I'm trying to get into some amateur modeling photography and I was wondering if anyone had advice about which sites to avoid, which ones are legit, etc.  Any advice is appreciated, thanks.


----------



## adolan20 (Jan 6, 2008)

check out www.modelmayhem.com that seems to be the model hang out, you may find a better answer there or be able to be found.


----------



## kdabbagh (Jan 8, 2008)

Raddy said:


> I'm trying to get into some amateur modeling photography and I was wondering if anyone had advice about which sites to avoid, which ones are legit, etc.  Any advice is appreciated, thanks.

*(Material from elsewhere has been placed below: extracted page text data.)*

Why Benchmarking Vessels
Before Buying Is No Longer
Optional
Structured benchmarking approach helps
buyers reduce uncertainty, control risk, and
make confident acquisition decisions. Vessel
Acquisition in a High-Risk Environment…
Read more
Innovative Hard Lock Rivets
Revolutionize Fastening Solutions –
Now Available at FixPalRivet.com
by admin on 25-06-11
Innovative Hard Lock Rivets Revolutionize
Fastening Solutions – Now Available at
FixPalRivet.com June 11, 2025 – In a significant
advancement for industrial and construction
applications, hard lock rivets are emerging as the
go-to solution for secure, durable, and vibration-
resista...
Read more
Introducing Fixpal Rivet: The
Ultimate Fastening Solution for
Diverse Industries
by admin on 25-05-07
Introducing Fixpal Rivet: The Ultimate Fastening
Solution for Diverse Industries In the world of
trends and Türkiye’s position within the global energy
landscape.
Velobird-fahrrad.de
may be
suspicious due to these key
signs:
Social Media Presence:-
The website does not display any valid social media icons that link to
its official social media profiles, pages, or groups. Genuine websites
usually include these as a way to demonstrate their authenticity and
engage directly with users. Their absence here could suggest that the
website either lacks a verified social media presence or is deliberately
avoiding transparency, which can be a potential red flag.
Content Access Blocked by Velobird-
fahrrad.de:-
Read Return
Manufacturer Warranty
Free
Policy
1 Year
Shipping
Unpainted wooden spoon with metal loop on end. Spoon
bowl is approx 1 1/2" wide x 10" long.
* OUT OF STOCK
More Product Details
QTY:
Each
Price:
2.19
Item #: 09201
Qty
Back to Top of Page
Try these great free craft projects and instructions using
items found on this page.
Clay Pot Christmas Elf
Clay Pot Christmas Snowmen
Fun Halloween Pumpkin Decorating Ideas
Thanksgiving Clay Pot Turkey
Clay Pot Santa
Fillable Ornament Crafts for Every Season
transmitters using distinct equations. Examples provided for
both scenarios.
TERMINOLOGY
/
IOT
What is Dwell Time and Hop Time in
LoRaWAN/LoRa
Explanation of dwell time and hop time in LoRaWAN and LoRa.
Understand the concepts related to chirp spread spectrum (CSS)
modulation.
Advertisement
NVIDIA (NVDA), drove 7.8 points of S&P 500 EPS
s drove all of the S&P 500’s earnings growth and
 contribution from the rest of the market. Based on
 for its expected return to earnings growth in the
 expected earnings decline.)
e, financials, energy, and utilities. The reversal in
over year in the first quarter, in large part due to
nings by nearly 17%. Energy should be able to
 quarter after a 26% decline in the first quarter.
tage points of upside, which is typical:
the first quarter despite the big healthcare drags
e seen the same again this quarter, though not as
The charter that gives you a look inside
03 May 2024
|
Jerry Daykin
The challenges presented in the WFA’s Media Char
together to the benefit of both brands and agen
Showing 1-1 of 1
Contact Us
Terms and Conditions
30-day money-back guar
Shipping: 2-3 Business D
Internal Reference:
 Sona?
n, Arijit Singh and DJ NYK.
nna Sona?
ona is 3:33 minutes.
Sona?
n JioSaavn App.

Use Facebook and Myspace; great pool for amateur and less professional models as opposed to modelmayhem.com. If you're an amateur, you will need to be testing and experimenting with models who are open to that. From my experience, you will find more professional models harder to deal with if you show them that you're still experimenting and trying to pin down the technique. This is all my opinion and from experience, I may be wrong.


----------



## Alpha (Jan 13, 2008)

The amateur modeling world is full of flakes no matter where you find them. There are plenty of people to work with on ModelMayhem. I haven't had a single flake there yet but I'm sure my day will come. MySpace is also good, but I find amateur models on MM to be a little more understanding of amateur photographers than you average MySpace model wannabe. If you've got a beefy portfolio, on the other hand, MySpace is better for picking up paying model "clients" (as opposed to real clients, who are third parties that pay the model).


----------



## Turn (Feb 2, 2008)

I just signed up with MM and it seems like there are plenty of models looking to do TF* work just to build their own portfolios. You can look at the casting calls which are basically bulletin ads for work, searchable by location.


----------



## John_Olexa (Feb 3, 2008)

http://supermodels.com/

Once joined theres sections for  Models , Photographers +


----------



## sabbath999 (Feb 5, 2008)

MaxBloom said:


> The amateur modeling world is full of flakes no matter where you find them.



Word.


----------